The dam burst of tears was released. All that fighting and struggle for nothing. Her friend tried to console her but she wasn’t in a place to be comforted. The emotion that began the day of the kindergarten tea was released now like a tidal wave and it had to run its course. She made her way back to her office sobbing. She would get the tears under control until someone would walk by and ask her what was wrong.
“I made him wear paaaaaants! I’m a horrible mom!” she wailed.
The men in her office, while sympathetic, did not quite understand this response. They humored her and gave her hugs, reassuring her that she was a wonderful mom. Although the shorts issue didn’t make sense to them, they were dads and knew not to reason with a mom in this state.
After she calmed down, she decided to try to at least alleviate her mistake. Rushing home, she picked up some suitable shorts and took them to his class. After asking permission from his teacher to help him change, she took her son into the class bathroom. As she helped him, she apologized tearfully.
“I’m so sorry, honey. I read the handbook wrong and you are able to wear nice shorts.”

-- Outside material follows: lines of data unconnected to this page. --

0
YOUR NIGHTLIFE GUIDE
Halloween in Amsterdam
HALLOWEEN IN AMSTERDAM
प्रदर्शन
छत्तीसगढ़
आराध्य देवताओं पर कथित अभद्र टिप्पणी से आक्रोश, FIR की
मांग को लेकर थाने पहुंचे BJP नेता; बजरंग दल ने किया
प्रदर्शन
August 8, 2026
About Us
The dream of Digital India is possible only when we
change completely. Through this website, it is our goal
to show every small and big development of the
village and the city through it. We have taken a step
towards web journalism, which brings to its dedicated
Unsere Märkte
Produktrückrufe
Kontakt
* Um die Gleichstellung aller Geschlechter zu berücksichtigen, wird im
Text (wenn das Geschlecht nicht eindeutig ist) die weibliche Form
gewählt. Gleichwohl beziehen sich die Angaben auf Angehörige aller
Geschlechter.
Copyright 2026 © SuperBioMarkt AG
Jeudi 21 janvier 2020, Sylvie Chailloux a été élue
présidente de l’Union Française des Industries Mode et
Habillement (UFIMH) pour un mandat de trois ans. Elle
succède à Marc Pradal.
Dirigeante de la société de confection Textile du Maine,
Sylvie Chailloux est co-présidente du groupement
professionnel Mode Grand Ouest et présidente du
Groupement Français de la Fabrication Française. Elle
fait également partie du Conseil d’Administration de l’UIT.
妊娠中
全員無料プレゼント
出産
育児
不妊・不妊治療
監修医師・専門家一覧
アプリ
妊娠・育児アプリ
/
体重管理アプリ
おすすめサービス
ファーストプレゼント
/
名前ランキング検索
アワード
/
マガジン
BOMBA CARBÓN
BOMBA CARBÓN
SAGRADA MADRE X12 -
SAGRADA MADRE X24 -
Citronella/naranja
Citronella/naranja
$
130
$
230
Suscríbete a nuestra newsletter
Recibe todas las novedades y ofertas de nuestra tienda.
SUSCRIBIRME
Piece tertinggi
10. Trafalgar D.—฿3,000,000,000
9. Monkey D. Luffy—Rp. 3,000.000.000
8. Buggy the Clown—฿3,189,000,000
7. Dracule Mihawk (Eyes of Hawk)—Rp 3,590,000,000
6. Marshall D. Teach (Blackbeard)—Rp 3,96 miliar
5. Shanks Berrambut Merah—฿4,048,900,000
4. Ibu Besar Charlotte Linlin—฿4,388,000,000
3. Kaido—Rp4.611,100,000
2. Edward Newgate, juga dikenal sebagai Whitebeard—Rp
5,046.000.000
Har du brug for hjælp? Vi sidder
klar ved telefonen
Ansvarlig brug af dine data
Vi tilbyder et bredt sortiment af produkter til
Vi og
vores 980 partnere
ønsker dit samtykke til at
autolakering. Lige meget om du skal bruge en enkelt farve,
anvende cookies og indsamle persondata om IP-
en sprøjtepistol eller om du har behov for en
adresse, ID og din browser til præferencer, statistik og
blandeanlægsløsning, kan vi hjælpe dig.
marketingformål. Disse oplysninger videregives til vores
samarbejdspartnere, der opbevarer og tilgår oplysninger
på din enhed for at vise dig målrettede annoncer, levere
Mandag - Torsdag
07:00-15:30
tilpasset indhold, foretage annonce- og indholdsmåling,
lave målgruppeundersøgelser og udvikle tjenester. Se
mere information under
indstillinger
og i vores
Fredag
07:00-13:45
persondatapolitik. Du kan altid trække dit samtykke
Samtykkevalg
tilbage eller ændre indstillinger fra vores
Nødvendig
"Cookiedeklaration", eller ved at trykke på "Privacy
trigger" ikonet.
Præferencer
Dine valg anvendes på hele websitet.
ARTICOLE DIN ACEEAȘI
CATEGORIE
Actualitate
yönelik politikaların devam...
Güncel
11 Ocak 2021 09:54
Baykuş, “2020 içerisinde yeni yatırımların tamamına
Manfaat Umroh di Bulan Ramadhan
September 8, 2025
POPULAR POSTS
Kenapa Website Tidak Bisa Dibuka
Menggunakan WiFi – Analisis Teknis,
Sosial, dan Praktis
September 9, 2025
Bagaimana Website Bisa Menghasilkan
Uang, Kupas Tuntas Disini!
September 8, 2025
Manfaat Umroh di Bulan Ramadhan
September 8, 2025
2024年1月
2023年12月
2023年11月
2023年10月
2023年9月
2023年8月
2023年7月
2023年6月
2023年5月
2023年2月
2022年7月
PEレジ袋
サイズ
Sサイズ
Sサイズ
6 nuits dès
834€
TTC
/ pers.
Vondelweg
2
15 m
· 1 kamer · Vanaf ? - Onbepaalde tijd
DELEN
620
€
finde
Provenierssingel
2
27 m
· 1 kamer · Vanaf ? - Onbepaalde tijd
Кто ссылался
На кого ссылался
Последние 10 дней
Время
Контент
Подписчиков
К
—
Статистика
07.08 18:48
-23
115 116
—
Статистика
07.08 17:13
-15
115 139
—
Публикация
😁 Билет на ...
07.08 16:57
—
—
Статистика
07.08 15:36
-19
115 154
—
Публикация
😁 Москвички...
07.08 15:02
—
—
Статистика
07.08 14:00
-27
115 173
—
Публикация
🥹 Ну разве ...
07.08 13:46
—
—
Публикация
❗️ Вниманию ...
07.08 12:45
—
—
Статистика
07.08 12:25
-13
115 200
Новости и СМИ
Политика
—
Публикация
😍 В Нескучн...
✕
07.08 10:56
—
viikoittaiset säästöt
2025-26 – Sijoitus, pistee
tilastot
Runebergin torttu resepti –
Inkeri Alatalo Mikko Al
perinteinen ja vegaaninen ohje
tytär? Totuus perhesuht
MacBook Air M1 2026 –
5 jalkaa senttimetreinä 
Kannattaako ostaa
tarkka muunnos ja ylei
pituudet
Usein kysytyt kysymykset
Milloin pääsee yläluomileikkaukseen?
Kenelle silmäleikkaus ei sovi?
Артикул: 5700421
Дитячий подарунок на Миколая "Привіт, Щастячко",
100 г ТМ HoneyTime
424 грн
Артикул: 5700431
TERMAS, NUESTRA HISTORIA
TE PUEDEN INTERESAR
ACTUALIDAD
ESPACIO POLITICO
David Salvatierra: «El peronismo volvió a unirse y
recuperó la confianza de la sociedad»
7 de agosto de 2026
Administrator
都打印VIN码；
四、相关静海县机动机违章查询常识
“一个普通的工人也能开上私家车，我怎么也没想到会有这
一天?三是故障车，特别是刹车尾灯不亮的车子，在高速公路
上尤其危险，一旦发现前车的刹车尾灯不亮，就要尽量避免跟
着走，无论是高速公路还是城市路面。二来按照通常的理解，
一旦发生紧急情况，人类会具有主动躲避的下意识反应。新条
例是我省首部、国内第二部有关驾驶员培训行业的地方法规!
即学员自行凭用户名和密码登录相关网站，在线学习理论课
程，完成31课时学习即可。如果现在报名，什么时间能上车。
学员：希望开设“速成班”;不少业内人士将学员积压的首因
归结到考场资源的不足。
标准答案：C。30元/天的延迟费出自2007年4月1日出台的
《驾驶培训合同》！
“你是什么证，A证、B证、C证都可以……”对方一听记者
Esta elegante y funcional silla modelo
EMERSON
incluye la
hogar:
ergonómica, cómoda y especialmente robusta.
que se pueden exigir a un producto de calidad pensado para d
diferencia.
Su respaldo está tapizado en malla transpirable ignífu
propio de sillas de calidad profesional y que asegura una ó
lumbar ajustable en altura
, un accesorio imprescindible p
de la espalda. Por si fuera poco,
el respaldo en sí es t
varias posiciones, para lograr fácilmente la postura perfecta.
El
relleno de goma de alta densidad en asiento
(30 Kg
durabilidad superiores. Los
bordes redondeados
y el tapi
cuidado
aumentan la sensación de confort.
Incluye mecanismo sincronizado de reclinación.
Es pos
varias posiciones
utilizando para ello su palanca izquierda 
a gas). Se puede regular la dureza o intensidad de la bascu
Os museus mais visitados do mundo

He was happy to have shorts but otherwise seemed none the worse for wear. Obviously this was an experience that scarred only the mother and not the son. Over the next few days, with a little distance, she began to recognize the emotion she had been feeling: grief. That first shocking emotion that day in class was grief. She realized it now. It was the same feeling she experienced at the death of her grandfather, her brother, her grandmother. It didn’t make sense to her, though. Nobody had died. Her son had just started school.
Eventually she realized it wasn’t about being overprotective or nervous about her son’s readiness for school...
It wasn’t about being a horrible mother...
It wasn’t about shorts...
It was about what his beginning kindergarten represented: the death of his unencumbered life and his entering into a world of expectation and responsibility. He was no longer a child free of the world. Her baby was hers alone no longer. He was part of the world now.
He was ready. She was not.
That boy, whose entry into the world of expectation and responsibility I grieved, is 19 years old now! He's faced many more milestones. As with kindergarten, I was usually not ready. Often he was. Sometimes, though, he wasn't. Growing up is hard. At 5. At 19. At 46. Lest you worry for my emotional sanity, let me reassure you by the time my second child went to kindergarten, eight years later, I practically skipped out the door--with nary a twinge of grief.